Aujourd'hui Paris, midi. Au moment où je me soumets aux contrôles pour l'entrée de l'exposition "Paris Magnum" à l'Hôtel de ville, le vigile qui vérifie ma sacoche me dit "Il vient d'y avoir une fusillade à Charlie Hebdo, onze morts..." Je pénètre dans l'exposition sans bien réaliser ce qui se passe. L'exposition présente le travail des photographes de l’agence Magnum (Cartier-Bresson, Capa, Riboud ou encore Depardon…,) et la façon dont ils ont accompagné les métamorphoses de la capitale. Ces images sont passionnantes certes mais le cœur n'y est pas. Impossible de se concentrer sur ces témoignages pourtant émouvants. Les photographes de l'agence Magnum racontent quatre-vingts ans d'histoire parisienne. Des grèves des années 1930 à Mai 68 et de l'arrivée de la mini-jupe aux grandes réalisation architecturales, 'Paris Magnum' nous raconte Paris. Mais non, il faudra que j'y retourne. La tête est ailleurs.
Le temps presse
Une autre histoire de la presse se passe aujourd'hui dans Paris, l'histoire d'une presse ensanglantée. Un peu plus tard, les informations se précisent : douze morts : deux policiers, des employés de Charlie Hebdo, et puis Cabu, Charb, Wolinski...
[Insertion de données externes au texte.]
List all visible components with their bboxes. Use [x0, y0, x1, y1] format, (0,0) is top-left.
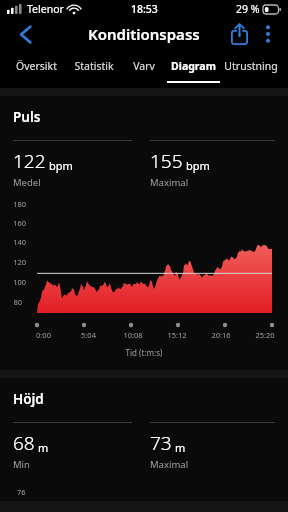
staticText: 140	[13, 237, 26, 247]
button[interactable]: Varv	[123, 50, 164, 81]
button[interactable]: Diagram	[164, 50, 222, 83]
staticText: 122	[13, 148, 46, 174]
staticText: 0:00	[36, 330, 51, 340]
staticText: bpm	[49, 158, 73, 173]
staticText: 5:04	[81, 330, 96, 340]
staticText: Medel	[13, 176, 41, 189]
staticText: 80	[13, 297, 22, 307]
staticText: 15:12	[167, 330, 187, 340]
staticText: Varv	[133, 59, 155, 73]
staticText: Diagram	[171, 59, 216, 73]
staticText: 155	[150, 148, 183, 174]
staticText: 20:16	[211, 330, 231, 340]
button[interactable]: Översikt	[8, 50, 65, 81]
staticText: 68	[13, 430, 35, 456]
staticText: 18:53	[131, 2, 158, 16]
staticText: Maximal	[150, 458, 189, 471]
staticText: 76	[17, 487, 26, 497]
staticText: m	[175, 440, 186, 455]
staticText: 120	[13, 257, 26, 267]
staticText: Statistik	[74, 59, 114, 73]
staticText: Telenor	[27, 2, 64, 16]
staticText: bpm	[186, 158, 210, 173]
staticText: Översikt	[16, 59, 57, 73]
staticText: 25:20	[255, 330, 275, 340]
staticText: Utrustning	[224, 59, 278, 73]
staticText: 10:08	[123, 330, 143, 340]
button[interactable]: More options	[256, 22, 280, 46]
button[interactable]: Share	[225, 20, 253, 48]
staticText: 180	[13, 199, 26, 209]
button[interactable]: Back	[10, 19, 40, 49]
staticText: 100	[13, 277, 26, 287]
staticText: Konditionspass	[88, 24, 200, 44]
staticText: Min	[13, 458, 30, 471]
button[interactable]: Utrustning	[222, 50, 280, 81]
staticText: 73	[150, 430, 172, 456]
button[interactable]: Statistik	[65, 50, 123, 81]
staticText: m	[38, 440, 49, 455]
staticText: 160	[13, 218, 26, 228]
staticText: Höjd	[13, 390, 44, 408]
staticText: Puls	[13, 108, 41, 126]
staticText: Maximal	[150, 176, 189, 189]
staticText: 29 %	[236, 2, 260, 16]
staticText: Tid (t:m:s)	[0, 347, 288, 358]
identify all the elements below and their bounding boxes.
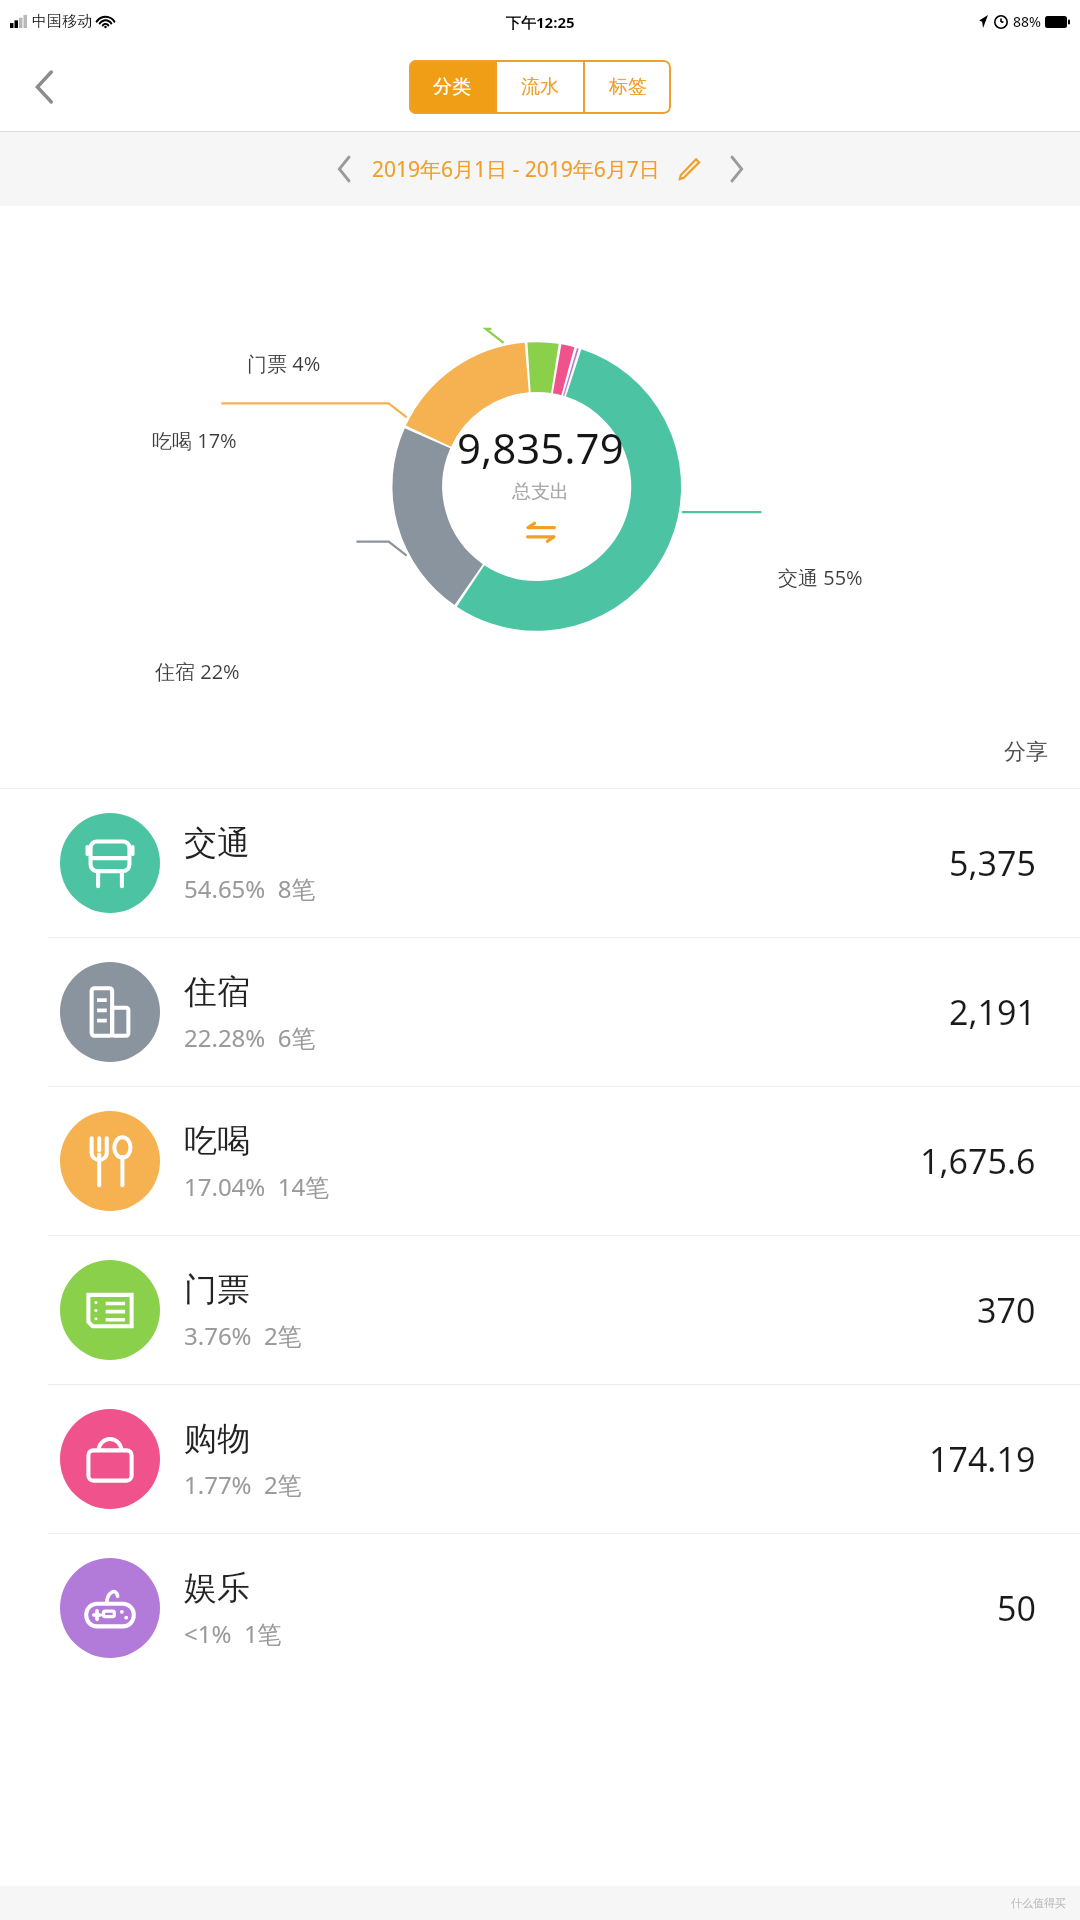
staticText: 住宿 22% xyxy=(155,658,240,685)
staticText: 吃喝 xyxy=(184,1120,250,1162)
button[interactable]: 门票 xyxy=(0,1236,1080,1384)
staticText: 住宿 xyxy=(184,971,250,1013)
staticText: 标签 xyxy=(609,75,647,99)
staticText: 中国移动 xyxy=(32,12,92,31)
staticText: 分类 xyxy=(433,75,471,99)
staticText: 50 xyxy=(997,1585,1036,1631)
button[interactable]: 娱乐 xyxy=(0,1534,1080,1682)
staticText: 交通 55% xyxy=(778,564,863,591)
staticText: 5,375 xyxy=(949,840,1036,886)
staticText: 2019年6月1日 - 2019年6月7日 xyxy=(372,155,660,184)
staticText: 娱乐 xyxy=(184,1567,250,1609)
button[interactable]: 流水 xyxy=(497,60,583,114)
staticText: 54.65% 8笔 xyxy=(184,872,316,905)
button[interactable]: 交通 xyxy=(0,789,1080,937)
staticText: 174.19 xyxy=(929,1436,1036,1482)
staticText: 22.28% 6笔 xyxy=(184,1021,316,1054)
button[interactable]: 分类 xyxy=(409,60,495,114)
staticText: 分享 xyxy=(1004,738,1048,766)
staticText: 总支出 xyxy=(512,480,569,504)
staticText: 88% xyxy=(1013,12,1041,31)
button[interactable]: Next period xyxy=(714,147,758,191)
staticText: 1,675.6 xyxy=(920,1138,1036,1184)
button[interactable]: 分享 xyxy=(1004,738,1048,766)
staticText: 门票 xyxy=(184,1269,250,1311)
button[interactable]: Back xyxy=(22,65,66,109)
button[interactable]: Edit date range xyxy=(672,152,706,186)
button[interactable]: Previous period xyxy=(322,147,366,191)
staticText: 购物 xyxy=(184,1418,250,1460)
staticText: 什么值得买 xyxy=(1011,1896,1066,1910)
staticText: 3.76% 2笔 xyxy=(184,1319,302,1352)
staticText: 下午12:25 xyxy=(506,12,575,32)
button[interactable]: 标签 xyxy=(585,60,671,114)
staticText: 交通 xyxy=(184,822,250,864)
button[interactable]: 购物 xyxy=(0,1385,1080,1533)
button[interactable]: 吃喝 xyxy=(0,1087,1080,1235)
staticText: 9,835.79 xyxy=(457,419,624,476)
button[interactable]: Switch income expense xyxy=(521,512,561,552)
button[interactable]: 住宿 xyxy=(0,938,1080,1086)
staticText: 17.04% 14笔 xyxy=(184,1170,330,1203)
staticText: <1% 1笔 xyxy=(184,1617,282,1650)
staticText: 流水 xyxy=(521,75,559,99)
staticText: 370 xyxy=(977,1287,1036,1333)
staticText: 门票 4% xyxy=(247,350,321,377)
staticText: 2,191 xyxy=(949,989,1036,1035)
staticText: 1.77% 2笔 xyxy=(184,1468,302,1501)
staticText: 吃喝 17% xyxy=(152,427,237,454)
Bien sûr ce sont des pages de notre propre mémoire qui sont éclaboussées par ce sang, notamment pour la génération de ceux qui ont découvert au début des années soixante «Hara-Kiri, journal bête et méchant» de Cavanna et du professeur Choron. L'émotion que suscite cet acte meurtrier est grande et tout sera dit pour défendre la liberté de presse qui n'est qu'une face de la liberté tout court. Si bien que l'on se sent un peu impuissant pour ajouter à l'indignation quelques mots de plus.
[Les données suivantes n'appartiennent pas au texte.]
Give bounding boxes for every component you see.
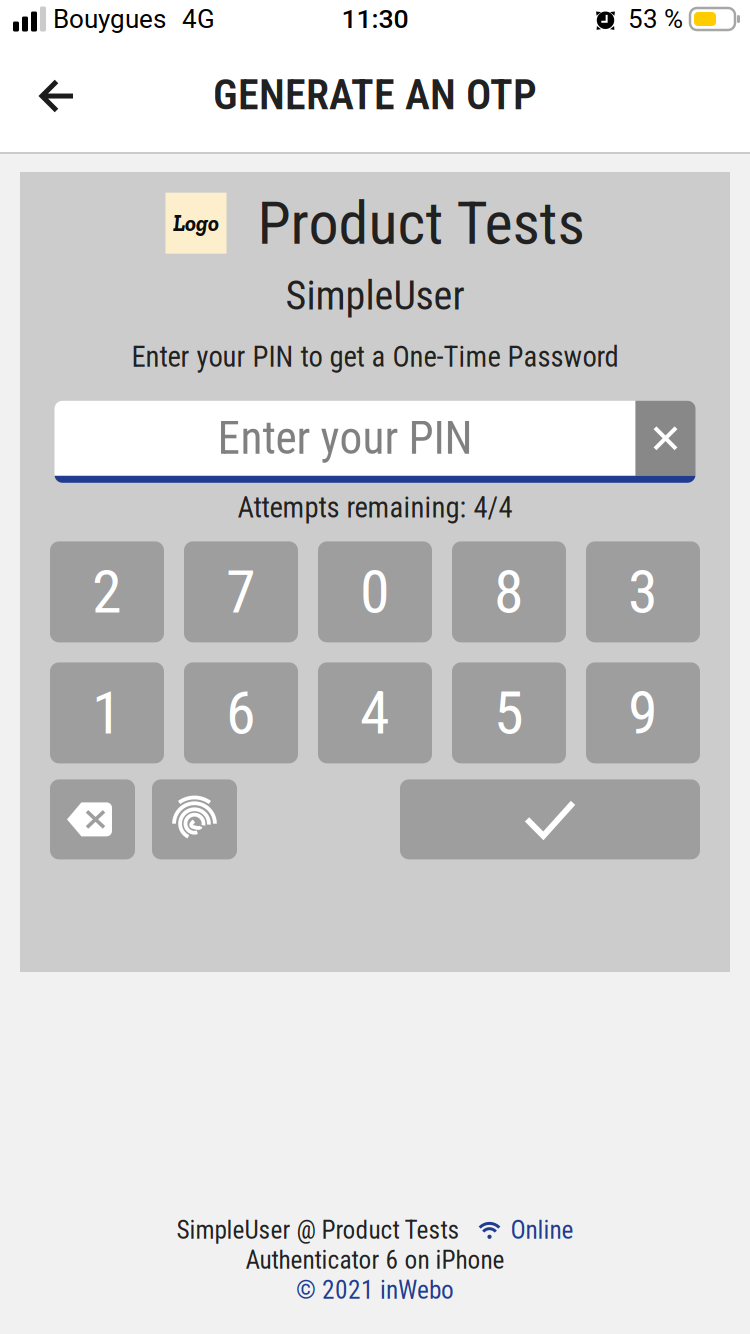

Pourtant le temps presse. Lorsqu'on observe jour après jour, dans l'univers familier dans ce blog, celui des artistes de notre temps, les tentatives répétées pour mettre en cause la liberté d'expression, on ne peut s'empêcher d'y voir les prémisses d'une tendance plus pernicieuse. Qu'il s'agisse de saccager l’œuvre de Paul Mac Carthy ou détruire les photographies d'Olivier Ciappa, c'est bien la même agression qui se manifeste : la liberté ne se divise pas. C'est en cela me semble-t-il que les œuvres des artistes contemporains sont autant de "marqueurs" indispensables pour alerter sur toutes les tentatives d'atteinte à cette liberté.
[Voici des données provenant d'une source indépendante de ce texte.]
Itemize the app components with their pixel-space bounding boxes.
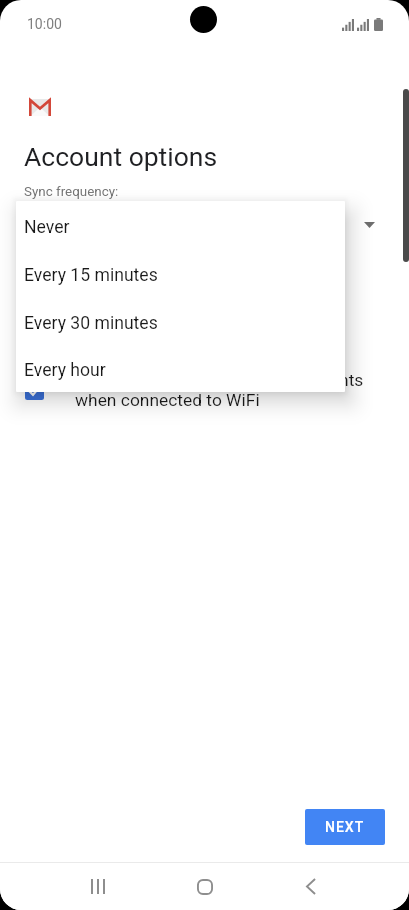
staticText: Automatically download attachments when … — [75, 370, 364, 410]
button[interactable]: Back — [287, 863, 335, 910]
button[interactable]: Never — [16, 201, 345, 249]
button[interactable]: Home — [181, 863, 229, 910]
staticText: Every hour — [24, 360, 106, 381]
button[interactable]: Recent apps — [74, 863, 122, 910]
staticText: Every 15 minutes — [24, 265, 158, 286]
button[interactable]: NEXT — [305, 809, 385, 845]
button[interactable]: Every 30 minutes — [16, 297, 345, 345]
staticText: Sync frequency: — [24, 184, 119, 200]
staticText: NEXT — [325, 819, 365, 835]
staticText: Account options — [24, 141, 218, 172]
staticText: Every 30 minutes — [24, 313, 158, 334]
button[interactable]: Every hour — [16, 345, 345, 392]
staticText: 10:00 — [27, 16, 62, 32]
staticText: Never — [24, 217, 70, 238]
button[interactable]: Automatically download attachments when … — [25, 368, 385, 412]
button[interactable]: Every 15 minutes — [16, 249, 345, 297]
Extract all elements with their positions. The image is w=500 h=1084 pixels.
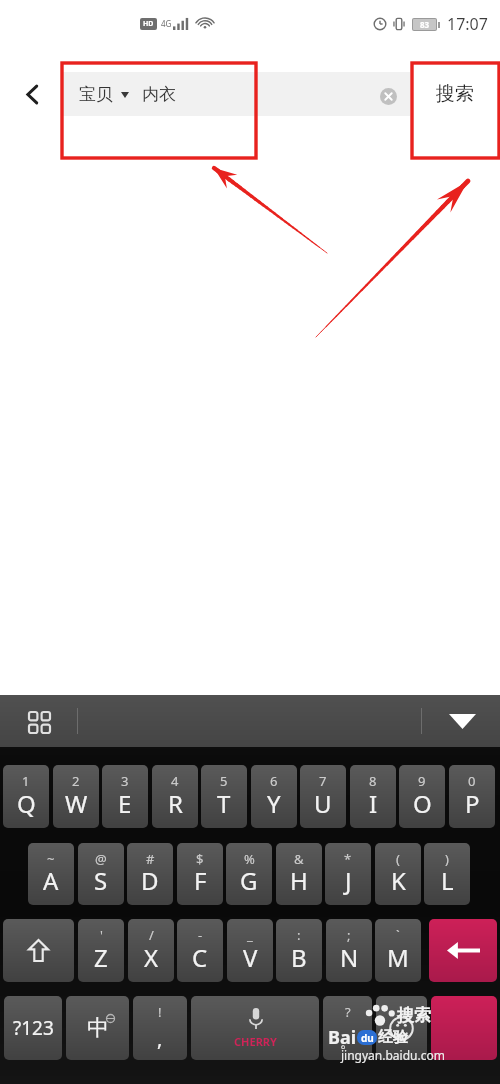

Toute la peine que nous éprouvons en pensant à Cabu, Wolinski et les autres ne doit pas nous faire perdre de vue la vigilance indispensable que nous devons porter à cette parole sur l'art, à cette parole qui s'ajoute à toutes les autres pour ne former qu'une seule.
Bien sûr ce soir nous sommes tous Charlie.